Takeda Shin'ichi
Department of Molecular Therapy, National Institute of Neuroscience, National Center of Neurology and Psychiatry, Kodaira, Tokyo.
No To Hattatsu. 2004 Mar;36(2):117-23.
Duchenne muscular dystrophy (DMD) is an X-linked, lethal muscle disorder caused by mutations in the dystrophin gene. Although an adeno-associated virus (AAV) vector-mediated gene transfer provides an attractive approach to the treatment of DMD, limitation in insertion size up to 4.9 kb excludes incorporation of a full-length dystrophin cDNA (14 kb) into an AAV vector. We previously generated micro-dystrophin transgenic dystrophin-deficient mdx mice. In 4.9 kb rod-truncated micro-dystrophin CS1 transgenic mdx mice, dystrophic phenotypes were ameliorated almost completely (Biochem Biophys Res Commun 2002; 293:1265-72). We therefore constructed an AAV vector expressing micro-dystrophin CS1 driven by a skeletal muscle-specific MCK promoter, as the expression of the LacZ gene driven by the MCK promoter is longer in an AAV vector than in the CMV promoter in the skeletal muscle (Gene Ther 2002; 9:1576-88). We injected the AAV-MCK delta CS1 into the anterior tibial (TA) muscles of 5-week-old mdx mice, which exhibit active cycles of muscle degeneration/regeneration. At 8 weeks after the AAV vector injection, a large percentage of fibers were dystrophic-positive (10 to 50%). Even 24 weeks after injection, 15 to 75% of myofibers expressed micro-dystrophin. Dystrophin-positive fibers often had centrally located nuclei in the mice, however, the ratio was significantly reduced compared with that of dystrophin-negative fibers. We also measured tetanic force of AAV-MCK delta CS1-treated and non-treated mdx TA to evaluate functional amelioration. Non-treated mdx TA muscles showed marked reduction of specific tetanic force, while AAV-injected muscles showed moderate improvement. In conclusion, our study demonstrated that introduction of delta CS1 micro-dystrophin with an AAV vector successfully protected mdx muscles from progressive dystrophic degeneration.

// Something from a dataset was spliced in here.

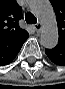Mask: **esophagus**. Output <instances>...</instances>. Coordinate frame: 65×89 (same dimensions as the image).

杜兴氏肌营养不良症(DMD)是一种由肌营养不良蛋白基因突变引起的X连锁致死性肌肉疾病。尽管腺相关病毒(AAV)载体介导的基因转移为DMD的治疗提供了一种有吸引力的方法,但插入大小限制在4.9 kb以内排除了将全长肌营养不良蛋白cDNA(14 kb)整合到AAV载体中的可能性。我们之前构建了微肌营养不良蛋白转基因肌营养不良蛋白缺陷型mdx小鼠。在4.9 kb杆状截短的微肌营养不良蛋白CS1转基因mdx小鼠中,营养不良表型几乎完全得到改善(《生物化学与生物物理研究通讯》2002年;293:1265 - 72)。因此,我们构建了一种由骨骼肌特异性MCK启动子驱动表达微肌营养不良蛋白CS1的AAV载体,因为由MCK启动子驱动的LacZ基因在AAV载体中的表达在骨骼肌中比在CMV启动子中持续时间更长(《基因治疗》2002年;9:1576 - 88)。我们将AAV - MCKδCS1注射到5周龄mdx小鼠的胫前(TA)肌肉中,这些小鼠表现出活跃的肌肉退化/再生周期。在注射AAV载体8周后,很大比例的纤维呈肌营养不良蛋白阳性(10%至50%)。即使在注射24周后,15%至75%的肌纤维表达微肌营养不良蛋白。然而,在小鼠中,肌营养不良蛋白阳性纤维的细胞核通常位于中央,但其比例与肌营养不良蛋白阴性纤维相比显著降低。我们还测量了经AAV - MCKδCS1处理和未处理的mdx TA的强直力,以评估功能改善情况。未处理的mdx TA肌肉显示出特定强直力的显著降低,而注射AAV的肌肉则显示出适度改善。总之,我们的研究表明,用AAV载体导入δCS1微肌营养不良蛋白成功地保护了mdx肌肉免受进行性营养不良性退化。